▸ Required action
Look for "seinem" in the material below and show each line that contains it.

▸ Task inputs
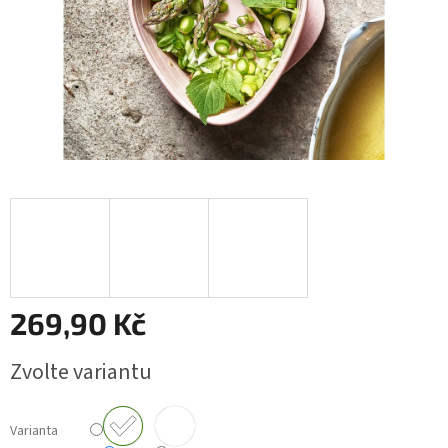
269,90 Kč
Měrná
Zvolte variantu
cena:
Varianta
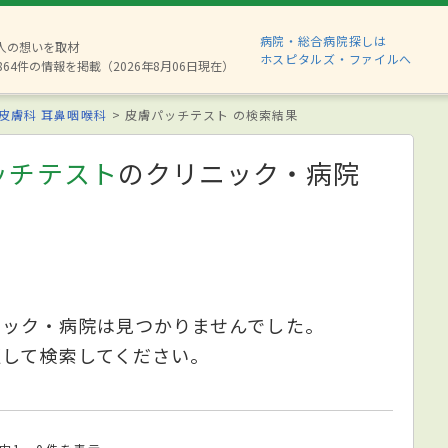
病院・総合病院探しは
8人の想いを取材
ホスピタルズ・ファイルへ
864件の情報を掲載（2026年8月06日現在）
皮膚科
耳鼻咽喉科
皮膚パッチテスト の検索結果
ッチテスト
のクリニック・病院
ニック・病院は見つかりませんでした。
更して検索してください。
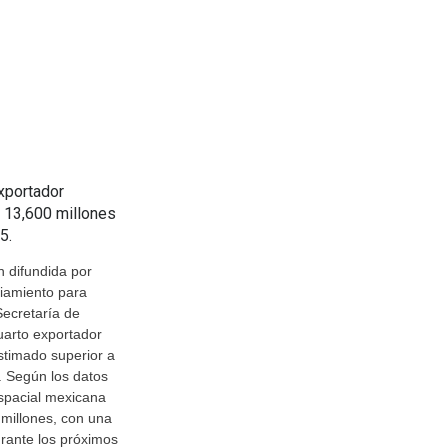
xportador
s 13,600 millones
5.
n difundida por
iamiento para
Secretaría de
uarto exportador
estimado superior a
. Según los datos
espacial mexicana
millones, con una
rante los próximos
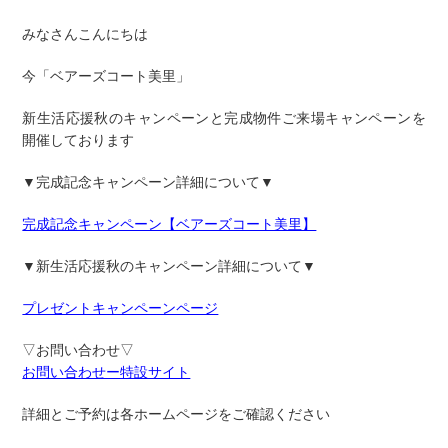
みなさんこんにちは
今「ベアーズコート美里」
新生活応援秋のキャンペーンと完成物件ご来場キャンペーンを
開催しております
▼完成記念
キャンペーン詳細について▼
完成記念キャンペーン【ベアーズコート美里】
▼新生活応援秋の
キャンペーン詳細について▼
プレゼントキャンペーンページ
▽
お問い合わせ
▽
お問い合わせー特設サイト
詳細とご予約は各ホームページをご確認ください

* * *

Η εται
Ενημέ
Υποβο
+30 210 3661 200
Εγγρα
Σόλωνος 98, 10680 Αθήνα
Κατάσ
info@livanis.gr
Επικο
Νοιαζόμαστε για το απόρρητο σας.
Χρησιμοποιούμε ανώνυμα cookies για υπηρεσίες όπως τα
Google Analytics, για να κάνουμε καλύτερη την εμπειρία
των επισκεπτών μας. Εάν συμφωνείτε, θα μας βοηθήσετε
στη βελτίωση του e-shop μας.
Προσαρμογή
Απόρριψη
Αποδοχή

==

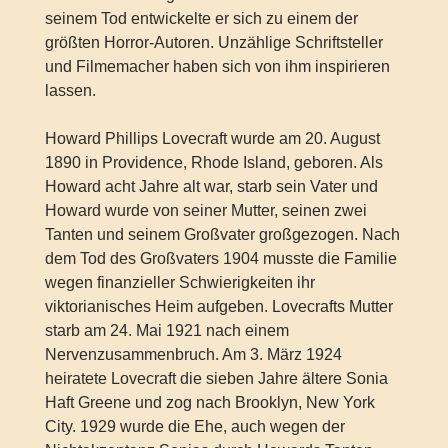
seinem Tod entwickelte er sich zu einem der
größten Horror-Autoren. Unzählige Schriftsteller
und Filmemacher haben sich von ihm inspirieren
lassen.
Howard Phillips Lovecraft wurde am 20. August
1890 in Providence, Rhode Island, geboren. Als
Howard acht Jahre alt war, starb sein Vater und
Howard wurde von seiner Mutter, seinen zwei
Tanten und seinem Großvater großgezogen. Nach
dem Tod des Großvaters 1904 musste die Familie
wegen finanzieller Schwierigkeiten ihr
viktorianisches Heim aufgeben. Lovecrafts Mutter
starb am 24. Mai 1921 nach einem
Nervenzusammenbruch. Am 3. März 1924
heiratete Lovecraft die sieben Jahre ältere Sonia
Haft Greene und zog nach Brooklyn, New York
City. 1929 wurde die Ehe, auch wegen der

▸ Result below
seinem Tod entwickelte er sich zu einem der
Tanten und seinem Großvater großgezogen. Nach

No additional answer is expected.